--- START ---

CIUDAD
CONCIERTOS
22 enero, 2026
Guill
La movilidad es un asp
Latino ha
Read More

--- END ---
--- START ---

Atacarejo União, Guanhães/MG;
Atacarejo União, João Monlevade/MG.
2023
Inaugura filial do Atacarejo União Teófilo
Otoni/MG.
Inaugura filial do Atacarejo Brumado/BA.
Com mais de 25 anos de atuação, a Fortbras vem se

--- END ---
--- START ---

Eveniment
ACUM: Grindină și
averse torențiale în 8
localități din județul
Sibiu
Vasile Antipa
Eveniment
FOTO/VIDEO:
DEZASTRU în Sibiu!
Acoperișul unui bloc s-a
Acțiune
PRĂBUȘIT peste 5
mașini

--- END ---

● Your goal:
Tally the lines of the listing in which the word "Atacarejo" occurs, and state the total alone.

● Answer to this exercise:
4